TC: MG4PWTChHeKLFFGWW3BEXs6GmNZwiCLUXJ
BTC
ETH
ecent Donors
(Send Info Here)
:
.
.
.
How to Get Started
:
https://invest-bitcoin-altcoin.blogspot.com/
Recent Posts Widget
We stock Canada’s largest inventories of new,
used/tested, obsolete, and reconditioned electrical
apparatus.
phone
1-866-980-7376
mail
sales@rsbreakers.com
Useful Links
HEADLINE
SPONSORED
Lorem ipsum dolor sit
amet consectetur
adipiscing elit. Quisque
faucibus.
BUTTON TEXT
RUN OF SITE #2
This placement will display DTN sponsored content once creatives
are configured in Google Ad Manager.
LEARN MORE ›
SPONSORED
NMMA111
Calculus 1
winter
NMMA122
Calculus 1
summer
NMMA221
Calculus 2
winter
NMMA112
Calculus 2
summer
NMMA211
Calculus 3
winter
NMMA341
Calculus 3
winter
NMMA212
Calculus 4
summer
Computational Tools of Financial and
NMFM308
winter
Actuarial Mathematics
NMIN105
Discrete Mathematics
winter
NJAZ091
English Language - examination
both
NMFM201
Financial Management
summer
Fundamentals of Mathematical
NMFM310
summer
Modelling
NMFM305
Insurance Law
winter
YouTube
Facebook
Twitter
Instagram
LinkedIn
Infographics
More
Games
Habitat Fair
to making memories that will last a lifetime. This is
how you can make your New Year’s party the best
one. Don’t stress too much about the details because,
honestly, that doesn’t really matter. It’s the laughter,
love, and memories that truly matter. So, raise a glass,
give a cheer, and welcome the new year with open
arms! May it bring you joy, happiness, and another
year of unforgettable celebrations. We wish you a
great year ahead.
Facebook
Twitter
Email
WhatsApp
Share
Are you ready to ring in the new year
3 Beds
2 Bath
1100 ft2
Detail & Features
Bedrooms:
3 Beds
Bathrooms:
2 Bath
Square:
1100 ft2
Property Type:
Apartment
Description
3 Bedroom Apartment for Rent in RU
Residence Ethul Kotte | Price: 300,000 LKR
+++
=== Problem ===
Each line in the records above with "Mathematics" must be returned.

=== Answer for this exercise ===
Actuarial Mathematics
Discrete Mathematics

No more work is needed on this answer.